---- Material provided
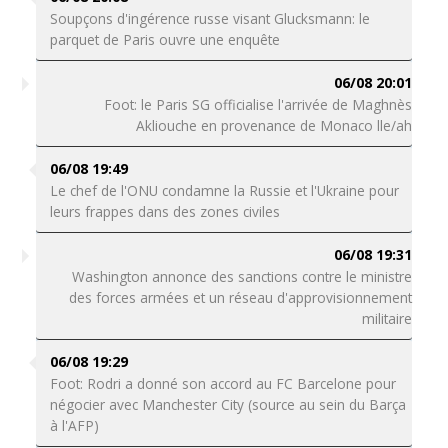
Soupçons d'ingérence russe visant Glucksmann: le
parquet de Paris ouvre une enquête
06/08 20:01
Foot: le Paris SG officialise l'arrivée de Maghnès
Akliouche en provenance de Monaco lle/ah
06/08 19:49
Le chef de l'ONU condamne la Russie et l'Ukraine pour
leurs frappes dans des zones civiles
06/08 19:31
Washington annonce des sanctions contre le ministre
des forces armées et un réseau d'approvisionnement
militaire
06/08 19:29
Foot: Rodri a donné son accord au FC Barcelone pour
négocier avec Manchester City (source au sein du Barça
à l'AFP)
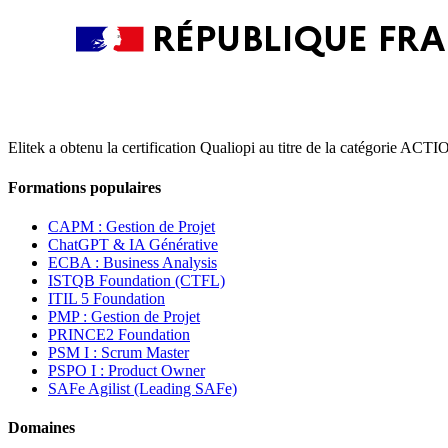
Elitek a obtenu la certification Qualiopi au titre de la catégori
Formations populaires
CAPM : Gestion de Projet
ChatGPT & IA Générative
ECBA : Business Analysis
ISTQB Foundation (CTFL)
ITIL 5 Foundation
PMP : Gestion de Projet
PRINCE2 Foundation
PSM I : Scrum Master
PSPO I : Product Owner
SAFe Agilist (Leading SAFe)
Domaines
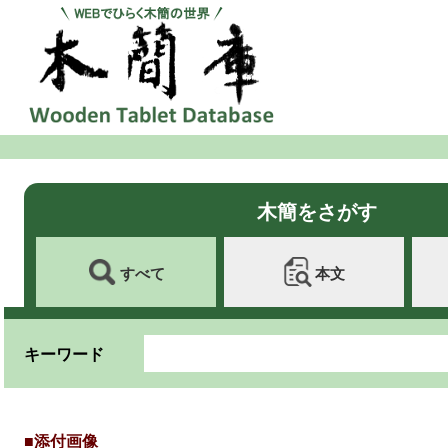
木簡をさがす
すべて
本文
キーワード
■添付画像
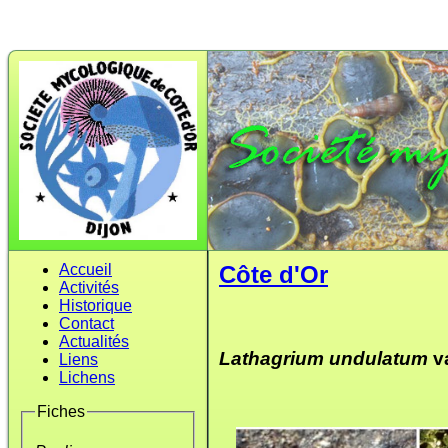
Accueil
Côte d'Or
Activités
Historique
Contact
Actualités
Lathagrium undulatum
v
Liens
Lichens
Fiches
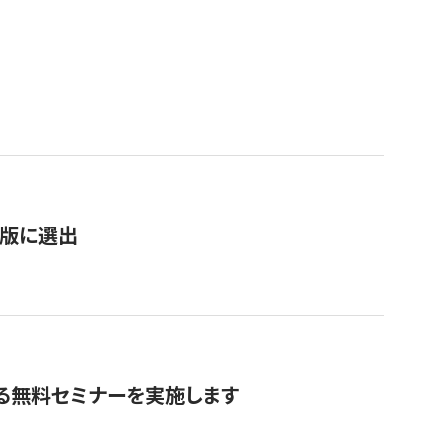
）
新版に選出
る無料セミナーを実施します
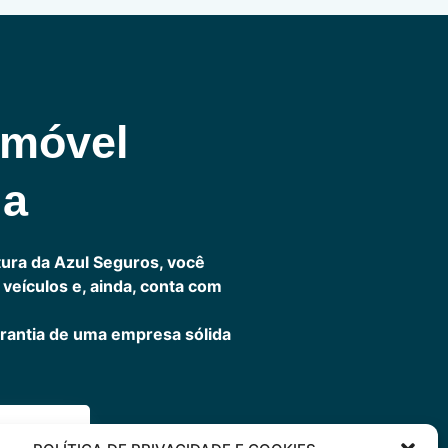
omóvel
ia
ura da Azul Seguros, você
veículos e, ainda, conta com
rantia de uma empresa sólida
ora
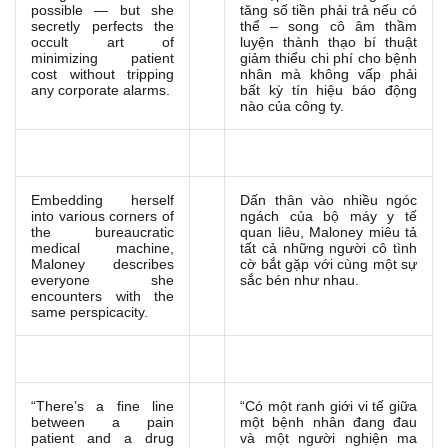
possible — but she
tăng số tiền phải trả nếu có
secretly perfects the
thể – song cô âm thầm
occult art of
luyện thành thạo bí thuật
minimizing patient
giảm thiểu chi phí cho bệnh
cost without tripping
nhân mà không vấp phải
any corporate alarms.
bất kỳ tín hiệu báo động
nào của công ty.
Embedding herself
Dấn thân vào nhiều ngóc
into various corners of
ngách của bộ máy y tế
the bureaucratic
quan liêu, Maloney miêu tả
medical machine,
tất cả những người cô tình
Maloney describes
cờ bắt gặp với cùng một sự
everyone she
sắc bén như nhau.
encounters with the
same perspicacity.
“There’s a fine line
“Có một ranh giới vi tế giữa
between a pain
một bệnh nhân đang đau
patient and a drug
và một người nghiện ma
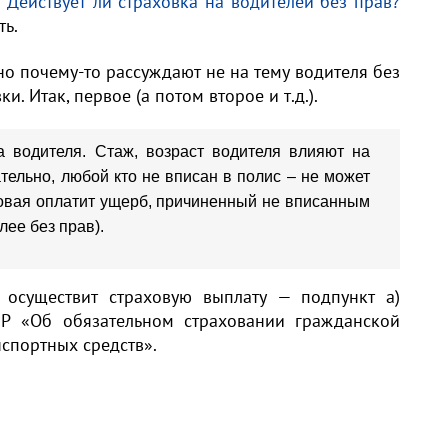
—
Действует ли страховка на водителей без прав?
ь.
но почему-то рассуждают не на тему водителя без
и. Итак, первое (а потом второе и т.д.).
а водителя. Стаж, возраст водителя влияют на
тельно, любой кто не вписан в полис – не может
аховая оплатит ущерб, причиненный не вписанным
лее без прав).
осуществит страховую выплату — подпункт а)
МР «Об обязательном страховании гражданской
нспортных средств».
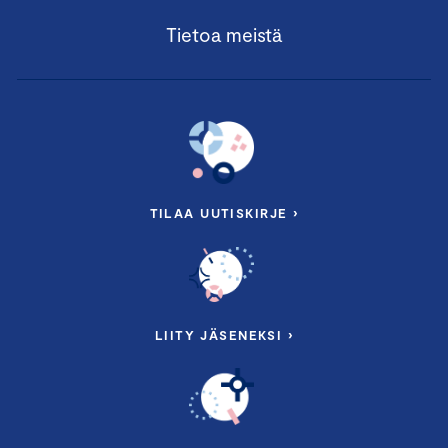
Tietoa meistä
TILAA UUTISKIRJE ›
LIITY JÄSENEKSI ›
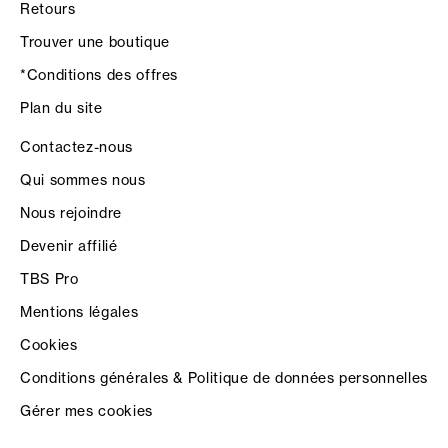
Retours
Trouver une boutique
*Conditions des offres
Plan du site
Contactez-nous
Qui sommes nous
Nous rejoindre
Devenir affilié
TBS Pro
Mentions légales
Cookies
Conditions générales & Politique de données personnelles
Gérer mes cookies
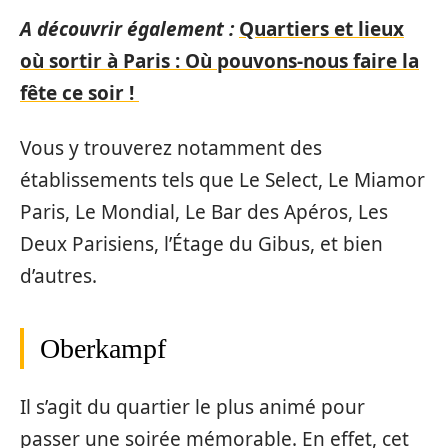
A découvrir également :
Quartiers et lieux
où sortir à Paris : Où pouvons-nous faire la
fête ce soir !
Vous y trouverez notamment des
établissements tels que Le Select, Le Miamor
Paris, Le Mondial, Le Bar des Apéros, Les
Deux Parisiens, l’Étage du Gibus, et bien
d’autres.
Oberkampf
Il s’agit du quartier le plus animé pour
passer une soirée mémorable. En effet, cet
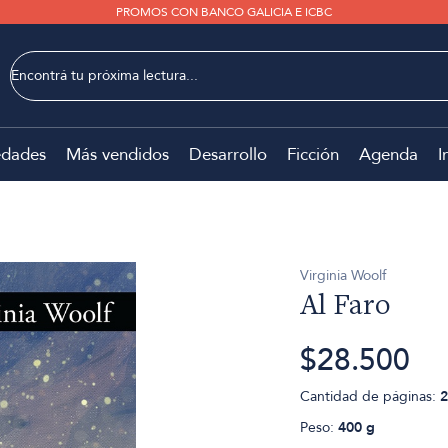
PROMOS CON BANCO GALICIA E ICBC
dades
Más vendidos
Desarrollo
Ficción
Agenda
I
Virginia Woolf
Al Faro
$28.500
Cantidad de páginas:
2
Peso:
400 g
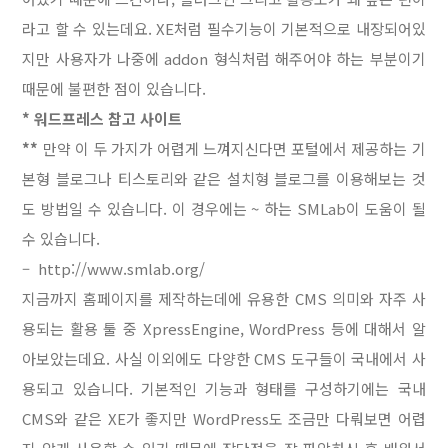
라고 할 수 있는데요. XE처럼 필수기능이 기본적으로 내장되어있
지만 사용자가 나중에 addon 형식처럼 해주어야 하는 부분이기
때문에 불편한 점이 있습니다.
* 워드프레스 참고 사이트
**
만약 이 두 가지가 어렵게 느껴지신다면 포털에서 제공하는 기
본형 블로그나 티스토리와 같은 설치형 블로그를 이용해보는 것
도 방법일 수 있습니다. 이 경우에는 ~ 하는 SMLab이 도움이 될
수 있습니다.
– http://www.smlab.org/
지금까지 홈페이지를 제작하는데에 유용한 CMS 의미와 자주 사
용되는 활용 툴 중 XpressEngine, WordPress 등에 대해서 알
아보았는데요. 사실 이외에도 다양한 CMS 도구들이 국내에서 사
용되고 있습니다. 기본적인 기능과 형태를 구성하기에는 국내
CMS와 같은 XE가 좋지만 WordPress도 조금만 다뤄보면 어렵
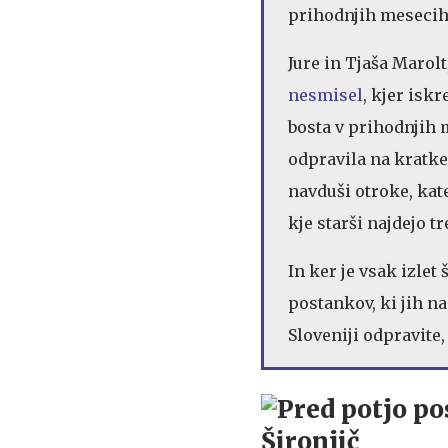
prihodnjih mesecih 
Jure in Tjaša Marolt
nesmisel
, kjer isk
bosta v prihodnjih 
odpravila na kratke 
navduši otroke, kat
kje starši najdejo t
In ker je vsak izle
postankov, ki jih n
Sloveniji odpravite,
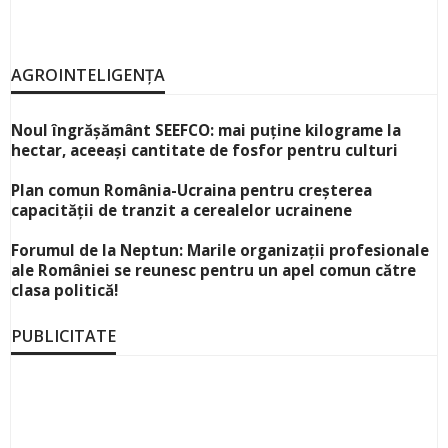
AGROINTELIGENȚA
Noul îngrășământ SEEFCO: mai puține kilograme la
hectar, aceeași cantitate de fosfor pentru culturi
Plan comun România-Ucraina pentru creșterea
capacității de tranzit a cerealelor ucrainene
Forumul de la Neptun: Marile organizații profesionale
ale României se reunesc pentru un apel comun către
clasa politică!
PUBLICITATE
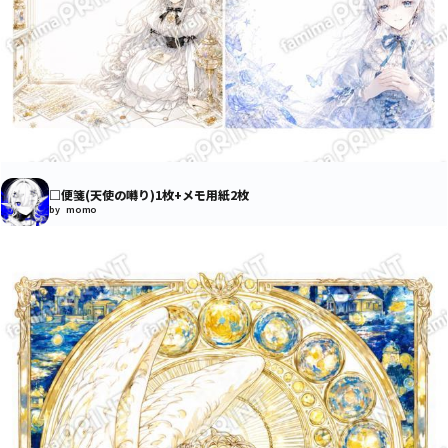
□便箋(天使の囀り)1枚+メモ用紙2枚
by momo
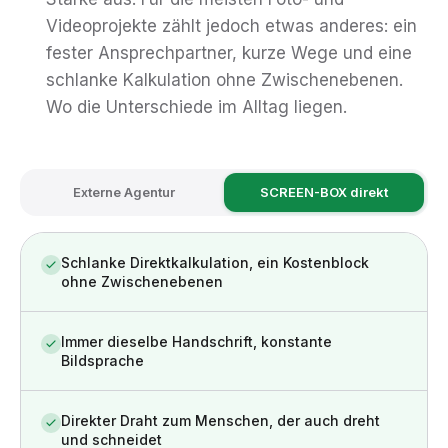
Videoprojekte zählt jedoch etwas anderes: ein
fester Ansprechpartner, kurze Wege und eine
schlanke Kalkulation ohne Zwischenebenen.
Wo die Unterschiede im Alltag liegen.
Externe Agentur
SCREEN-BOX direkt
Schlanke Direktkalkulation, ein Kostenblock
ohne Zwischenebenen
Immer dieselbe Handschrift, konstante
Bildsprache
Direkter Draht zum Menschen, der auch dreht
und schneidet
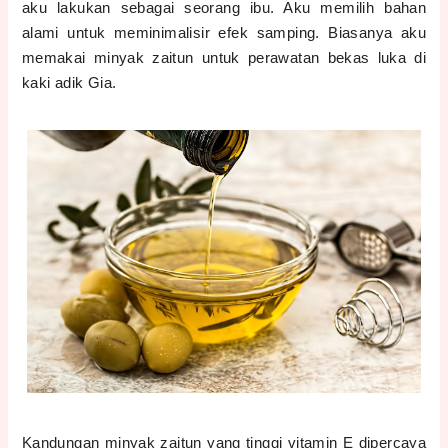
aku lakukan sebagai seorang ibu. Aku memilih bahan
alami untuk meminimalisir efek samping. Biasanya aku
memakai minyak zaitun untuk perawatan bekas luka di
kaki adik Gia.
Kandungan minyak zaitun yang tinggi vitamin E dipercaya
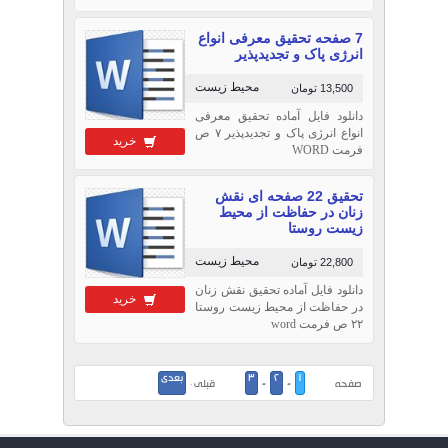
7 صفحه تحقیق معرفی انواع
انرژی پاک و تجدیدپذیر
محیط زیست
13,500 تومان
دانلود فایل آماده تحقیق معرفی
انواع انرژی پاک و تجدیدپذیر ۷ ص
خرید
فرمت WORD
تحقیق 22 صفحه ای نقش
زنان در حفاظت از محیط
زیست روستا
محیط زیست
22,800 تومان
دانلود فایل آماده تحقیق نقش زنان
خرید
در حفاظت از محیط زیست روستا
۲۲ ص فرمت word
1
2
3
بعدی
صفحه
-
-
قبلی ·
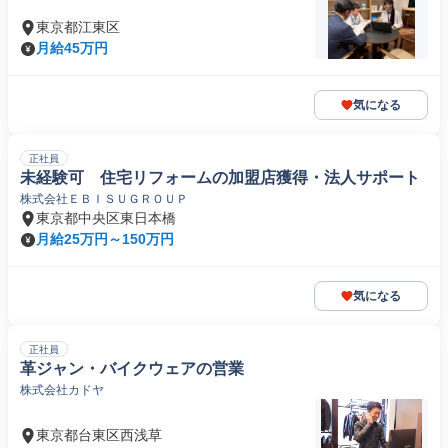
東京都江東区
月給45万円
気になる
正社員
未経験可 住宅リフォームの加盟店獲得・法人サポート
株式会社ＥＢＩＳＵＧＲＯＵＰ
東京都中央区東日本橋
月給25万円～150万円
気になる
正社員
革ジャン・バイクウェアの営業
株式会社カドヤ
東京都台東区西浅草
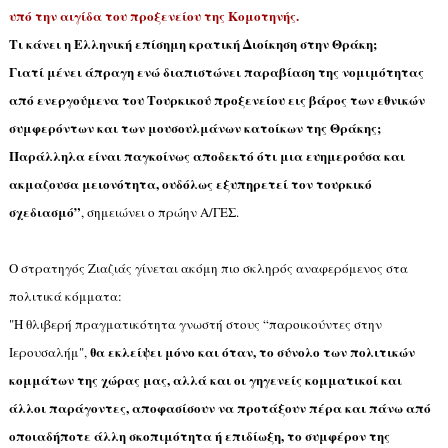
υπό την αιγίδα του προξενείου της Κομοτηνής.
Τι κάνει η Ελληνική επίσημη κρατική Διοίκηση στην Θράκη;
Γιατί μένει άπραγη ενώ διαπιστώνει παραβίαση της νομιμότητας
από ενεργούμενα του Τουρκικού προξενείου εις βάρος των εθνικών
συμφερόντων και των μουσουλμάνων κατοίκων της Θράκης;
Παράλληλα είναι παγκοίνως αποδεκτό ότι μια ευημερούσα και
ακμαζουσα μειονότητα, ουδόλως εξυπηρετεί τον τουρκικό
σχεδιασμό”
, σημειώνει ο πρώην Α/ΓΕΣ.
Ο στρατηγός Ζιαζιάς γίνεται ακόμη πιο σκληρός αναφερόμενος στα
πολιτικά κόμματα:
"
Η θλιβερή πραγματικότητα γνωστή στους “παροικούντες στην
θα εκλείψει μόνο και όταν, το σύνολο των πολιτικών
Ιερουσαλήμ
"
,
κομμάτων της χώρας μας, αλλά και οι γηγενείς κομματικοί και
άλλοι παράγοντες, αποφασίσουν να προτάξουν πέρα και πάνω από
οποιαδήποτε άλλη σκοπιμότητα ή επιδίωξη, το συμφέρον της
--------
## [What is needed]
The records above must be returned exactly, with each picture omitted.

## [Response below]
Soupçons d'ingérence russe visant Glucksmann: le
parquet de Paris ouvre une enquête
06/08 20:01
Foot: le Paris SG officialise l'arrivée de Maghnès
Akliouche en provenance de Monaco lle/ah
06/08 19:49
Le chef de l'ONU condamne la Russie et l'Ukraine pour
leurs frappes dans des zones civiles
06/08 19:31
Washington annonce des sanctions contre le ministre
des forces armées et un réseau d'approvisionnement
militaire
06/08 19:29
Foot: Rodri a donné son accord au FC Barcelone pour
négocier avec Manchester City (source au sein du Barça
à l'AFP)
Elitek a obtenu la certification Qualiopi au titre de la catégori
Formations populaires
CAPM : Gestion de Projet
ChatGPT & IA Générative
ECBA : Business Analysis
ISTQB Foundation (CTFL)
ITIL 5 Foundation
PMP : Gestion de Projet
PRINCE2 Foundation
PSM I : Scrum Master
PSPO I : Product Owner
SAFe Agilist (Leading SAFe)
Domaines
木簡をさがす
すべて
本文
キーワード
■添付画像
Accueil
Côte d'Or
Activités
Historique
Contact
Actualités
Lathagrium undulatum
v
Liens
Lichens
Fiches
）
新版に選出
る無料セミナーを実施します
omóvel
ia
ura da Azul Seguros, você
veículos e, ainda, conta com
rantia de uma empresa sólida
ora
possible — but she
tăng số tiền phải trả nếu có
secretly perfects the
thể – song cô âm thầm
occult art of
luyện thành thạo bí thuật
minimizing patient
giảm thiểu chi phí cho bệnh
cost without tripping
nhân mà không vấp phải
any corporate alarms.
bất kỳ tín hiệu báo động
nào của công ty.
Embedding herself
Dấn thân vào nhiều ngóc
into various corners of
ngách của bộ máy y tế
the bureaucratic
quan liêu, Maloney miêu tả
medical machine,
tất cả những người cô tình
Maloney describes
cờ bắt gặp với cùng một sự
everyone she
sắc bén như nhau.
encounters with the
same perspicacity.
“There’s a fine line
“Có một ranh giới vi tế giữa
between a pain
một bệnh nhân đang đau
patient and a drug
và một người nghiện ma
—
Действует ли страховка на водителей без прав?
ь.
но почему-то рассуждают не на тему водителя без
и. Итак, первое (а потом второе и т.д.).
а водителя. Стаж, возраст водителя влияют на
тельно, любой кто не вписан в полис – не может
аховая оплатит ущерб, причиненный не вписанным
лее без прав).
осуществит страховую выплату — подпункт а)
МР «Об обязательном страховании гражданской
нспортных средств».
Tietoa meistä
TILAA UUTISKIRJE ›
LIITY JÄSENEKSI ›
Retours
Trouver une boutique
*Conditions des offres
Plan du site
Contactez-nous
Qui sommes nous
Nous rejoindre
Devenir affilié
TBS Pro
Mentions légales
Cookies
Conditions générales & Politique de données personnelles
Gérer mes cookies
A découvrir également :
Quartiers et lieux
où sortir à Paris : Où pouvons-nous faire la
fête ce soir !
Vous y trouverez notamment des
établissements tels que Le Select, Le Miamor
Paris, Le Mondial, Le Bar des Apéros, Les
Deux Parisiens, l’Étage du Gibus, et bien
d’autres.
Oberkampf
Il s’agit du quartier le plus animé pour
passer une soirée mémorable. En effet, cet
PROMOS CON BANCO GALICIA E ICBC
dades
Más vendidos
Desarrollo
Ficción
Agenda
I
Virginia Woolf
Al Faro
$28.500
Cantidad de páginas:
2
Peso:
400 g
라고 할 수 있는데요. XE처럼 필수기능이 기본적으로 내장되어있
지만 사용자가 나중에 addon 형식처럼 해주어야 하는 부분이기
때문에 불편한 점이 있습니다.
* 워드프레스 참고 사이트
**
만약 이 두 가지가 어렵게 느껴지신다면 포털에서 제공하는 기
본형 블로그나 티스토리와 같은 설치형 블로그를 이용해보는 것
도 방법일 수 있습니다. 이 경우에는 ~ 하는 SMLab이 도움이 될
수 있습니다.
– http://www.smlab.org/
지금까지 홈페이지를 제작하는데에 유용한 CMS 의미와 자주 사
용되는 활용 툴 중 XpressEngine, WordPress 등에 대해서 알
아보았는데요. 사실 이외에도 다양한 CMS 도구들이 국내에서 사
용되고 있습니다. 기본적인 기능과 형태를 구성하기에는 국내
CMS와 같은 XE가 좋지만 WordPress도 조금만 다뤄보면 어렵
prihodnjih mesecih 
Jure in Tjaša Marolt
nesmisel
, kjer isk
bosta v prihodnjih 
odpravila na kratke 
navduši otroke, kat
kje starši najdejo t
In ker je vsak izle
postankov, ki jih n
Sloveniji odpravite,
AGROINTELIGENȚA
Noul îngrășământ SEEFCO: mai puține kilograme la
hectar, aceeași cantitate de fosfor pentru culturi
Plan comun România-Ucraina pentru creșterea
capacității de tranzit a cerealelor ucrainene
Forumul de la Neptun: Marile organizații profesionale
ale României se reunesc pentru un apel comun către
clasa politică!
PUBLICITATE
□便箋(天使の囀り)1枚+メモ用紙2枚
by momo
Videoprojekte zählt jedoch etwas anderes: ein
fester Ansprechpartner, kurze Wege und eine
schlanke Kalkulation ohne Zwischenebenen.
Wo die Unterschiede im Alltag liegen.
Externe Agentur
SCREEN-BOX direkt
Schlanke Direktkalkulation, ein Kostenblock
ohne Zwischenebenen
Immer dieselbe Handschrift, konstante
Bildsprache
Direkter Draht zum Menschen, der auch dreht
und schneidet
aku lakukan sebagai seorang ibu. Aku memilih bahan
alami untuk meminimalisir efek samping. Biasanya aku
memakai minyak zaitun untuk perawatan bekas luka di
kaki adik Gia.
Kandungan minyak zaitun yang tinggi vitamin E dipercaya
7 صفحه تحقیق معرفی انواع
انرژی پاک و تجدیدپذیر
محیط زیست
13,500 تومان
دانلود فایل آماده تحقیق معرفی
انواع انرژی پاک و تجدیدپذیر ۷ ص
خرید
فرمت WORD
تحقیق 22 صفحه ای نقش
زنان در حفاظت از محیط
زیست روستا
محیط زیست
22,800 تومان
دانلود فایل آماده تحقیق نقش زنان
خرید
در حفاظت از محیط زیست روستا
۲۲ ص فرمت word
1
2
3
بعدی
صفحه
-
-
قبلی ·
東京都江東区
月給45万円
気になる
正社員
未経験可 住宅リフォームの加盟店獲得・法人サポート
株式会社ＥＢＩＳＵＧＲＯＵＰ
東京都中央区東日本橋
月給25万円～150万円
気になる
正社員
革ジャン・バイクウェアの営業
株式会社カドヤ
東京都台東区西浅草
υπό την αιγίδα του προξενείου της Κομοτηνής.
Τι κάνει η Ελληνική επίσημη κρατική Διοίκηση στην Θράκη;
Γιατί μένει άπραγη ενώ διαπιστώνει παραβίαση της νομιμότητας
από ενεργούμενα του Τουρκικού προξενείου εις βάρος των εθνικών
συμφερόντων και των μουσουλμάνων κατοίκων της Θράκης;
Παράλληλα είναι παγκοίνως αποδεκτό ότι μια ευημερούσα και
ακμαζουσα μειονότητα, ουδόλως εξυπηρετεί τον τουρκικό
σχεδιασμό”
, σημειώνει ο πρώην Α/ΓΕΣ.
Ο στρατηγός Ζιαζιάς γίνεται ακόμη πιο σκληρός αναφερόμενος στα
πολιτικά κόμματα:
"
Η θλιβερή πραγματικότητα γνωστή στους “παροικούντες στην
θα εκλείψει μόνο και όταν, το σύνολο των πολιτικών
Ιερουσαλήμ
"
,
κομμάτων της χώρας μας, αλλά και οι γηγενείς κομματικοί και
άλλοι παράγοντες, αποφασίσουν να προτάξουν πέρα και πάνω από
οποιαδήποτε άλλη σκοπιμότητα ή επιδίωξη, το συμφέρον της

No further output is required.